Mr Aristide was ousted seven years ago, and has been living in exile.

The news comes at a critical time, with the final results of the disputed first round of the presidential election due on Wednesday.

He would be the second ousted president to return, after the surprise arrival two weeks ago of Jean-Claude Duvalier.

General Secretary for the Haitian Presidency Fritz Longchamp told the Reuters news agency that "the Council of Ministers, under the leadership of President Rene Preval, decided that a diplomatic passport be issued to President Aristide, if he asks for it."

The ministry of information issued a statement saying that as soon as it received a request from Mr Aristide, it would swiftly grant him the passport.

Mr Aristide's lawyer quashed rumours that the former leader was already in Cuba, awaiting passage to Haiti.

The lawyer said he had asked the Haitian government to facilitate "his immediate return".

Political tension

The move to grant Mr Aristide a visa comes as political tension runs high in Haiti, ahead of Wednesday's expected announcement of final first round results from November's presidential election.

Protester holds sign saying, "We won"t wait 25 years to file a complaint", Port-au-Prince, 23 January 2011 The surprise return of Jean-Claude Duvalier prompted street protests

Preliminary results put government-backed candidate Jude Celestin in second place behind former first lady Mirlande Manigat, with pop star Michel Martelly in third.

But international observers said the election was marred by widespread vote rigging in favour of Mr Celestin.

Supporters of Mr Martelly took to the streets in protest demanding that their candidate go through to the second round.

The United Nations, the Organisation of American States and US officials have recommended Mr Celestin be dropped from the race because of irregularities in the tally.

His party has withdrawn its backing, but Mr Celestin has refused to confirm that he is pulling out.

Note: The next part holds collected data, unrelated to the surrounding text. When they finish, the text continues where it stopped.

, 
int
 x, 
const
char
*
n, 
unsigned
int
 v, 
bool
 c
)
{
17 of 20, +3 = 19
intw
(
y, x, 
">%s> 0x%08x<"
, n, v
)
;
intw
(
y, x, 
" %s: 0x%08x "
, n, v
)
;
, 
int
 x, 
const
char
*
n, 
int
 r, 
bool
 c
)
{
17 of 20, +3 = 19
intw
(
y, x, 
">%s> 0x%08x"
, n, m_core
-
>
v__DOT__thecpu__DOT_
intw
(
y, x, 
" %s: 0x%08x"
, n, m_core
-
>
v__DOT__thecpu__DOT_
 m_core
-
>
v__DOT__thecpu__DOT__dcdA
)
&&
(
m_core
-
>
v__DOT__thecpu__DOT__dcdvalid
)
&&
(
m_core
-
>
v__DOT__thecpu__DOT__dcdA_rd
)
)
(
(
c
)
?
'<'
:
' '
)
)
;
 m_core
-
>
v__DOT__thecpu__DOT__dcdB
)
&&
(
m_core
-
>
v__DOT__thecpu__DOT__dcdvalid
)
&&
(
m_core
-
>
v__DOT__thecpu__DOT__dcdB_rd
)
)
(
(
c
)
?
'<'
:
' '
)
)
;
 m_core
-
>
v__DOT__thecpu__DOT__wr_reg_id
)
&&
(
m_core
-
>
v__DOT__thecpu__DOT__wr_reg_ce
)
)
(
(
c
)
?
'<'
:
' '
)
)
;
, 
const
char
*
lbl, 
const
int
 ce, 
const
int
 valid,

Political tension was further heightened by the return of former leader Jean-Claude "Baby Doc" Duvalier on 16 January after 25 years in exile.

Long-planned return

Mr Aristide already announced his desire to return to Haiti a year ago, shortly after the devastating earthquake which left much of the country destroyed.

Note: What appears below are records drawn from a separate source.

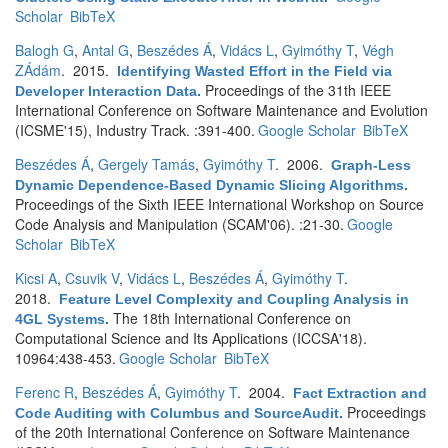
Scholar
BibTeX
Balogh G
,
Antal G
,
Beszédes Á
,
Vidács L
,
Gyimóthy T
,
Végh
ZÁdám
. 2015.
Identifying Wasted Effort in the Field via
Proceedings of the 31th IEEE
Developer Interaction Data
.
International Conference on Software Maintenance and Evolution
(ICSME'15), Industry Track. :391-400.
Google Scholar
BibTeX
Beszédes Á
,
Gergely Tamás
,
Gyimóthy T
. 2006.
Graph-Less
Dynamic Dependence-Based Dynamic Slicing Algorithms
.
Proceedings of the Sixth IEEE International Workshop on Source
Code Analysis and Manipulation (SCAM'06). :21-30.
Google
Scholar
BibTeX
Kicsi A
,
Csuvik V
,
Vidács L
,
Beszédes Á
,
Gyimóthy T
.
2018.
Feature Level Complexity and Coupling Analysis in
The 18th International Conference on
4GL Systems
.
Computational Science and Its Applications (ICCSA'18).
10964:438-453.
Google Scholar
BibTeX
Ferenc R
,
Beszédes Á
,
Gyimóthy T
. 2004.
Fact Extraction and
Proceedings
Code Auditing with Columbus and SourceAudit
.
of the 20th International Conference on Software Maintenance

At the time, he said he wanted to return to help his countrymen recover from the quake.

Mr Aristide was the first democratically elected president of Haiti.

The former Catholic priest first came to power in 1990, but was ousted only months later in a coup led by Brigadier-General Raoul Cedras.

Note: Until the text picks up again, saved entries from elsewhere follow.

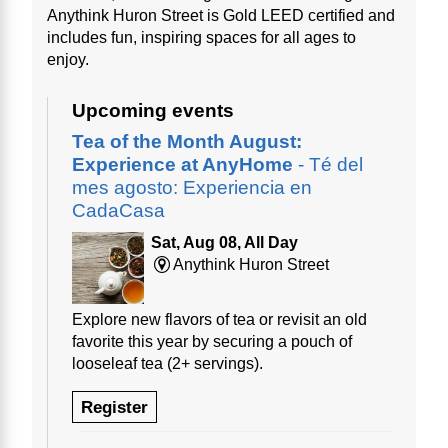
Anythink Huron Street is Gold LEED certified and
includes fun, inspiring spaces for all ages to
enjoy.
Upcoming events
Tea of the Month August:
Experience at AnyHome
- Té del
mes agosto: Experiencia en
CadaCasa
Sat, Aug 08, All Day
Anythink Huron Street
Explore new flavors of tea or revisit an old
favorite this year by securing a pouch of
looseleaf tea (2+ servings).
Register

He returned to Haiti in 1994 after the military regime relinquished power in the face of an imminent US invasion. He served his term until 1996.

He was re-elected in 2000 but was forced out of power again early in 2004, after several months of increasing political turmoil.

Analysts say he still commands a sizeable group of supporters.

Mr Aristide's party, Fanmi Lavalas, was barred from standing in the current election, allegedly due to technical errors in its application forms.